Plano Municipal de Saneamento que começa a ser discutido é estratégico para desenvolvimento de Marabá, diz Beto Salame

O secretário de Planejamento de Marabá, Beto Salame, determinou a elaboração de uma estratégia para garantir água encanada e esgoto na cidade. O chamado de Plano Municipal de Saneamento Básico, coordenado pela Seplan, tem por meta definir o modelo de gestão a ser adotado para prover, além desses dois já citados, serviços essenciais como drenagem e coleta e destino do lixo produzido. "Alguns gestores não gostam de investir em saneamento. Acham que "obra enterrada" não rende voto. Entendo que saneamento rende saúde e condições dignas de vida para todos e é nossa obrigação, enquanto gestores, lutar para que mais pessoas tenham acesso a esses serviços", diz Beto.
Beto avalia que nestes 101 anos de criação, Marabá avançou muito pouco quando o assunto é saneamento. "Nesta área estamos correndo em busca de recuperar o tempo perdido e precisamos definir uma estratégia eficaz para prover com drenagem, água, esgoto e coleta de lixo a cidade e este é o objetivo do Plano, que considero estratégico para o desenvolvimento de Marabá", diz. Para ele é preciso definir de forma urgente o modelo a ser implantado e existem três modelos básicos de gestão.
O primeiro deles é gerir o sistema através de uma empresa pública.

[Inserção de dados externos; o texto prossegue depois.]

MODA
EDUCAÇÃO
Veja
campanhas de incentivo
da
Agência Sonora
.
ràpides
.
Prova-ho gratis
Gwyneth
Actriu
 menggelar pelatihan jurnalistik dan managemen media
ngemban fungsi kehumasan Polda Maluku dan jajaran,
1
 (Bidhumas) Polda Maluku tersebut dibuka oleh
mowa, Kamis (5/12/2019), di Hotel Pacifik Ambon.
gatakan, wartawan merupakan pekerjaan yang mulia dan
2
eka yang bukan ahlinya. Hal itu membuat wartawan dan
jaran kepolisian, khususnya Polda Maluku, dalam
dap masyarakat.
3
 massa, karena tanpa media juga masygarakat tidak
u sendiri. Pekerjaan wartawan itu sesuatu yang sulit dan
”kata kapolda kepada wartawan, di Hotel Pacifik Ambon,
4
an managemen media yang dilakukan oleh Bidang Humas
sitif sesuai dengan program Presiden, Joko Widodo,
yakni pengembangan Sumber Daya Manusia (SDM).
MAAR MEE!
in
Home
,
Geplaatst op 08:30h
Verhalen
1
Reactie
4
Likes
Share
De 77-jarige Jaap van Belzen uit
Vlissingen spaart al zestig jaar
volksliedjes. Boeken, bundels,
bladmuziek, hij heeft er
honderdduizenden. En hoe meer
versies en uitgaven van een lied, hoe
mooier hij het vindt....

O segundo, através do chamado "Contrato Programa", que pode ser firmado com qualquer empresa pública e o terceiro através das chamadas PPPs, parcerias público-privadas ou de concessões para empresas privadas.

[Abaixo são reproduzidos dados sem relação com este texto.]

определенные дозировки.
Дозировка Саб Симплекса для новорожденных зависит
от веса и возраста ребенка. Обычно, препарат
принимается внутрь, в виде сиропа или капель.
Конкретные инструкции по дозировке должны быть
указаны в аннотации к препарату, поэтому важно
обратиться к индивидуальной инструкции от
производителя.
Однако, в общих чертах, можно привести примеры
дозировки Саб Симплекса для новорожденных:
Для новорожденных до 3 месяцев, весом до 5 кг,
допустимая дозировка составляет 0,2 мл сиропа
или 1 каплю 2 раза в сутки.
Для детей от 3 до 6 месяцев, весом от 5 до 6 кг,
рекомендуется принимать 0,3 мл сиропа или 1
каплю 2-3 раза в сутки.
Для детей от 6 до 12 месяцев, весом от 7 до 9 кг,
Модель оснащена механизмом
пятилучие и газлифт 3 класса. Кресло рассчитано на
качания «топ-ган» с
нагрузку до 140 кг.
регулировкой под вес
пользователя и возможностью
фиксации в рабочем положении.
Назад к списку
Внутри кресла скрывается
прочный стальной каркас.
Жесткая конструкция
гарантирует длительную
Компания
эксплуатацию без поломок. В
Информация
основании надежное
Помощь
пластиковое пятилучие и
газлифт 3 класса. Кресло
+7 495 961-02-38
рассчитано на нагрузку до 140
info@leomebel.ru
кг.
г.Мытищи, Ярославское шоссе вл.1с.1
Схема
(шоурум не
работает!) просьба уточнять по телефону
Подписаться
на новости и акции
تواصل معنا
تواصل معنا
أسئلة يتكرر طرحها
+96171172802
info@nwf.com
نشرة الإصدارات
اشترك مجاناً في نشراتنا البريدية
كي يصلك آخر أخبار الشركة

O primeiro passo é definir o modelo de gestão; em seguida, serão estabelecidas as metas e investimentos anuais, que deverão ser compatíveis com o Plano Plurianual elaborado ano passado.

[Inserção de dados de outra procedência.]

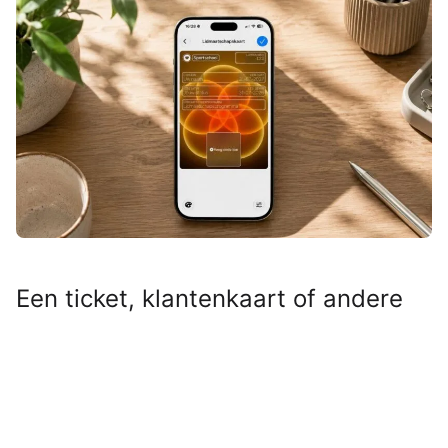
Een ticket, klantenkaart of andere
QR- of streepjescode die niet
geschikt was voor Apple Wallet?
Even door Pass4Wallet halen en hij
stond alsnog tussen je andere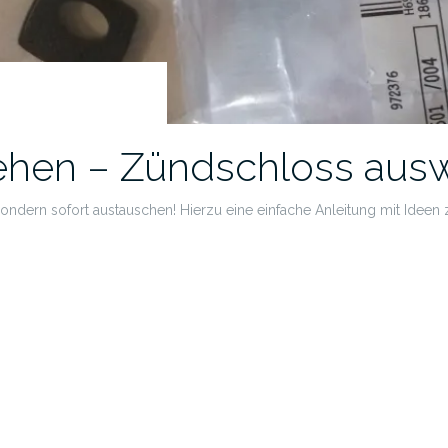
ehen – Zündschloss aus
ondern sofort austauschen! Hierzu eine einfache Anleitung mit Ideen z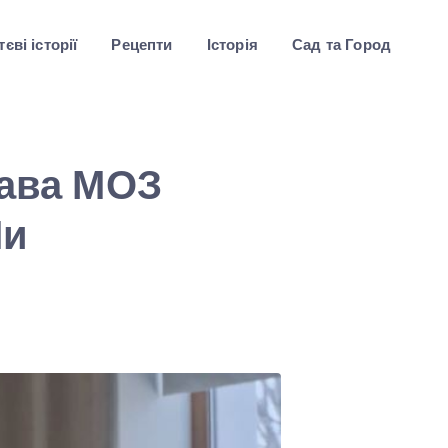
єві історії
Рецепти
Історія
Сад та Город
лава МОЗ
Ми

De toda maneira, deverá ser criada uma agência municipal que regulará e fiscalizará a execução dos serviços.
Para dar vez e voz à população Um calendário de audiências públicas já foi estabelecido.
No dia 22 de março a discussão começa no Auditório do Sest/Senat, no bairro S.Félix II, a partir das 8h; dia 24 será a vez da Nova Marabá ser ouvida e o encontro acontece na escola Martinho Mota; dia 26, no Cine Marrocos, a Marabá Pioneira discute a questão; dia 27, a audiência acontece na Vila Sororó, na escola Adelaide Molinari. A última rodada de discussões acontece no dia 28, no plenário da Câmara Municipal.
"Queremos garantir a mais ampla participação popular, para que a gente possa elaborar um plano que realmente atende aos interesses da população. Acredito que ouvir as pessoas é o melhor caminho para colocar a sociedade ao nosso lado, nos ajudando a escolher a melhor forma de gerenciar esses serviços cruciais para elevar a qualidade de vida de todos nós", disse Beto Salame.
Um dos maiores gargalos para o desenvolvimento de Marabá é justamente a prestação desses tipos de serviços. Água encanada e esgoto apresentam números pífios e a qualidade dos serviços é, para ser generoso, sofrível. O Governo do Pará, quebrado mais que tudo, consegue investir pouco ou quase nada. Desde a gestão de Ana Júlia arrasta-se a obra de ampliação da rede de água e esgoto executada pela Cosanpa, acumulando reclamações em todos os bairros - moradores reclamam de tudo. Desde as crateras deixadas nas vias até a coloração da água que sai das torneiras.
Estava na hora mesmo de alguém ter coragem para discutir com a população o que, como e quando fazer para melhorar a qualidade desses serviços.